[e2e] Persistent congestion with few TCP-compatible sources?

Reiner Ludwig Reiner.Ludwig at ericsson.com
Mon May 1 20:45:28 PDT 2006


Hi,

in a contribution that I'm writting for 3GPP, I would like to make the 
following statement:

"It is well-known that persistent congestion (large average queue sizes 
and high packet drop rates) – which is an essential precondition for the 
occurrence of a series of congestion-related back-to-back losses of [IP 
packets] – will not occur as long as only a few (e.g., less than 100) 
traffic sources share the same queue at the bottleneck link of an 
end-to-end path, and as long as those traffic sources have implemented a 
TCP-compatible congestion control scheme."

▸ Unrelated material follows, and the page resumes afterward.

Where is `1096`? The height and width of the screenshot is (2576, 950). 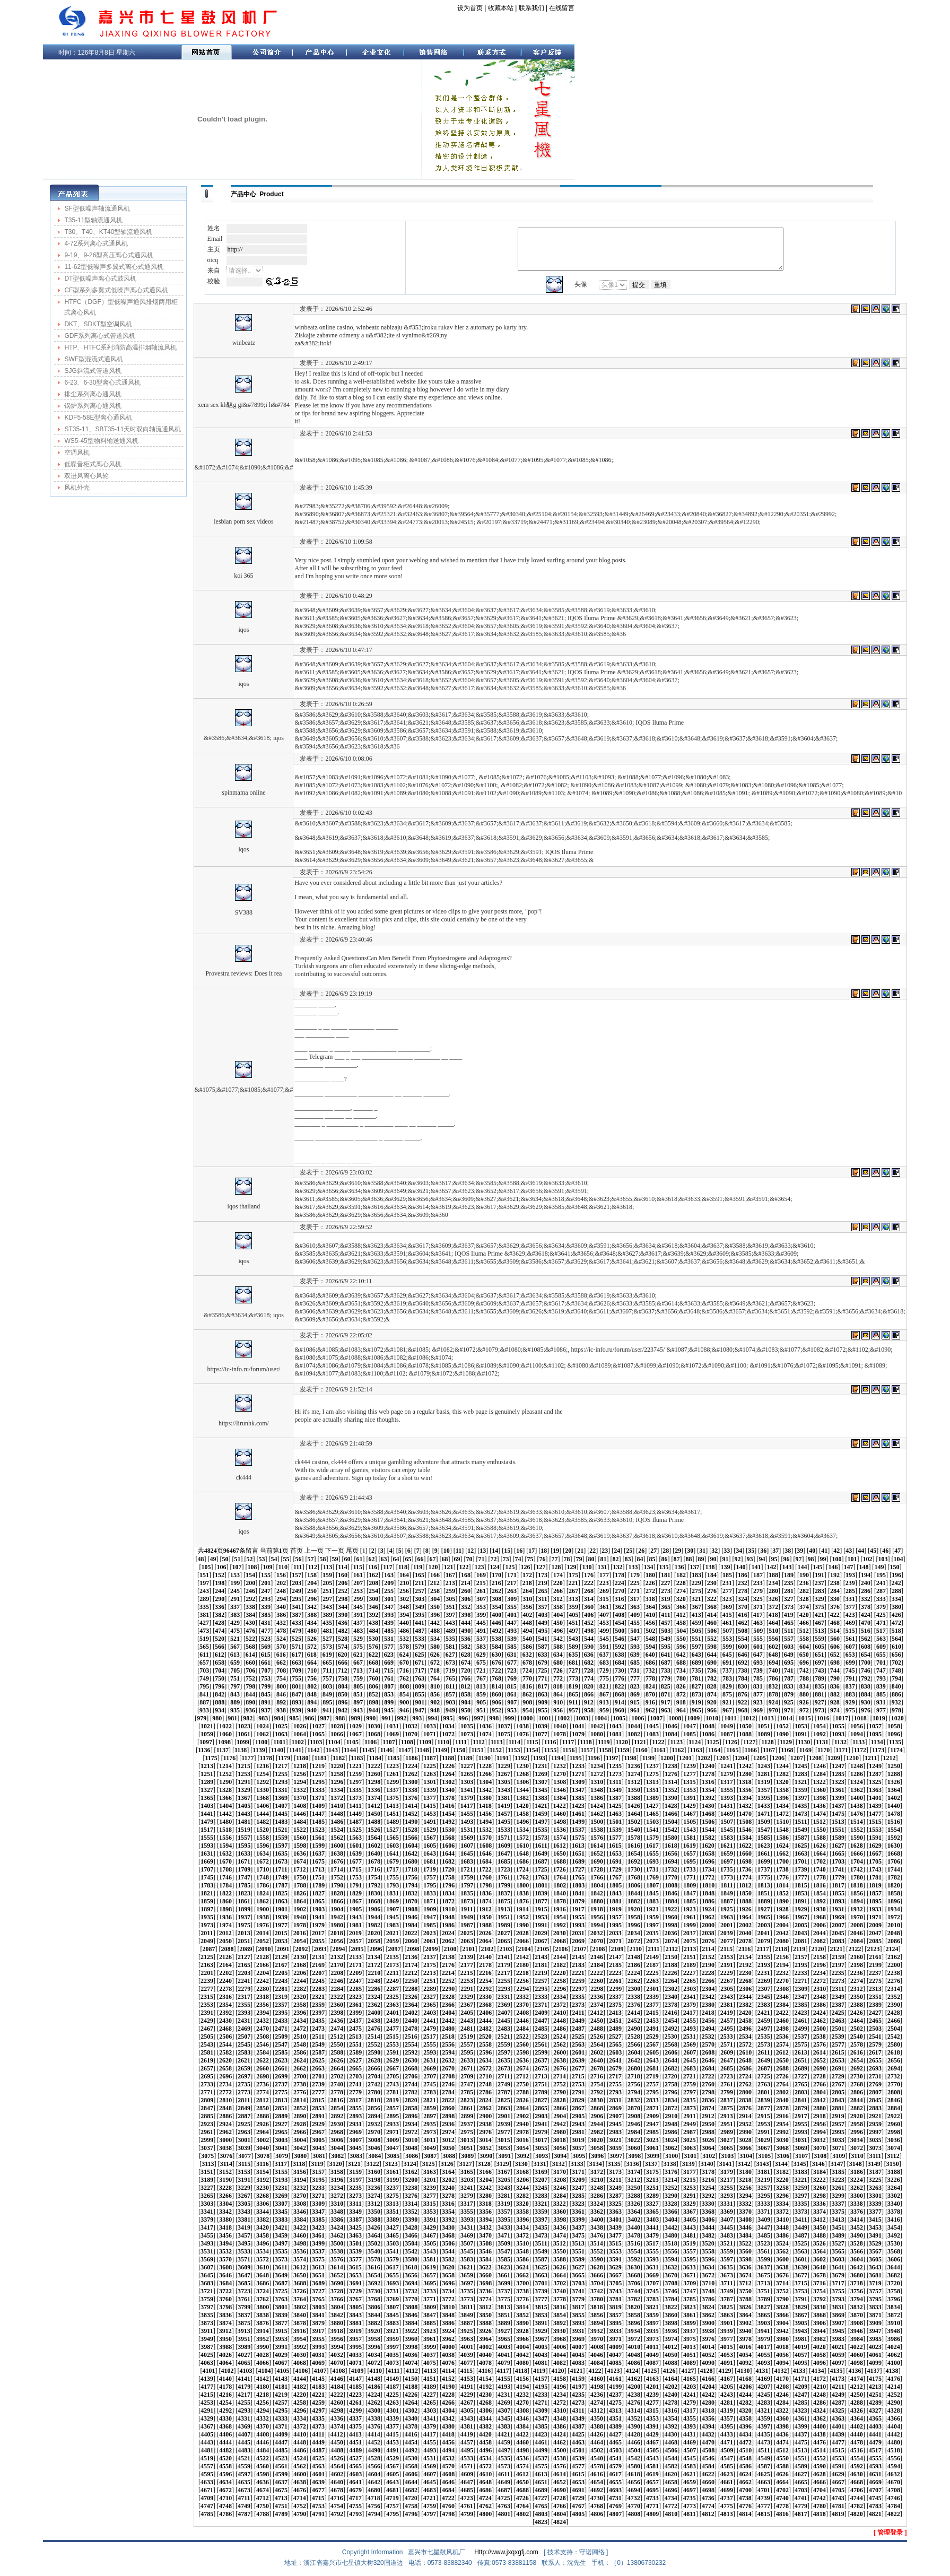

[The full paragraph is copied below]

Can anyone, please, point me to some established papers that would 
backup that statement?

///Reiner

--------------

"It is well-known that persistent congestion (large average queue sizes 
and high packet drop rates) – which is an essential precondition for the 
occurrence of a series of congestion-related back-to-back losses of PDCP 
PDUs – will not occur as long as only a few (e.g., less than 100) 
traffic sources share the same queue at the bottleneck link of an 
end-to-end path, and as long as those traffic sources have implemented a 
TCP-compatible congestion control scheme. Note that in response to a 
packet loss TCP halves its send rate. In fact, this rate halving 
behaviour of TCP is widely acknowledged as the basis for the stability 
of the Internet. Note also that this discussion is in principle 
independent of the queue management scheme implemented at the bottleneck 
link, e.g., whether it is a passive drop-tail queue management scheme, 
or an active queue management scheme which is tailored to maintaining 
free buffer space for the purpose of absorbing burst arrivals of 
packets. It should be noted, however, that active queue management 
schemes are known to reduce packet drop rates [RFC 2309], and are widely 
deployed in state-of-the-art IP routers."